Structured page parsing data:
- - - -

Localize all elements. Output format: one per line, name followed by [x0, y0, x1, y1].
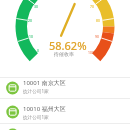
button[interactable]: 10001 南京大区: [0, 78, 130, 98]
staticText: 统计公司1家: [23, 88, 49, 94]
staticText: 30: [34, 4, 38, 9]
staticText: 10001 南京大区: [23, 79, 66, 87]
staticText: 10010 福州大区: [23, 105, 66, 113]
staticText: 90: [95, 34, 99, 39]
button[interactable]: 10010 福州大区: [0, 99, 130, 123]
staticText: 待催收率: [54, 51, 74, 57]
staticText: 0: [37, 48, 39, 53]
staticText: 统计公司1家: [23, 114, 49, 120]
staticText: 80: [96, 18, 100, 23]
staticText: 100: [88, 50, 94, 55]
staticText: 58.62%: [49, 38, 87, 53]
staticText: 10: [29, 34, 33, 39]
staticText: 20: [28, 18, 32, 23]
staticText: 70: [90, 4, 94, 9]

- - - -

Set down every entry above verbatim, without pictures.

Localize all elements. Output format: one per line, name followed by [x0, y0, x1, y1].
button[interactable]: 10001 南京大区: [0, 78, 130, 98]
staticText: 统计公司1家: [23, 88, 49, 94]
staticText: 30: [34, 4, 38, 9]
staticText: 10001 南京大区: [23, 79, 66, 87]
staticText: 10010 福州大区: [23, 105, 66, 113]
staticText: 90: [95, 34, 99, 39]
button[interactable]: 10010 福州大区: [0, 99, 130, 123]
staticText: 待催收率: [54, 51, 74, 57]
staticText: 0: [37, 48, 39, 53]
staticText: 统计公司1家: [23, 114, 49, 120]
staticText: 80: [96, 18, 100, 23]
staticText: 100: [88, 50, 94, 55]
staticText: 58.62%: [49, 38, 87, 53]
staticText: 10: [29, 34, 33, 39]
staticText: 20: [28, 18, 32, 23]
staticText: 70: [90, 4, 94, 9]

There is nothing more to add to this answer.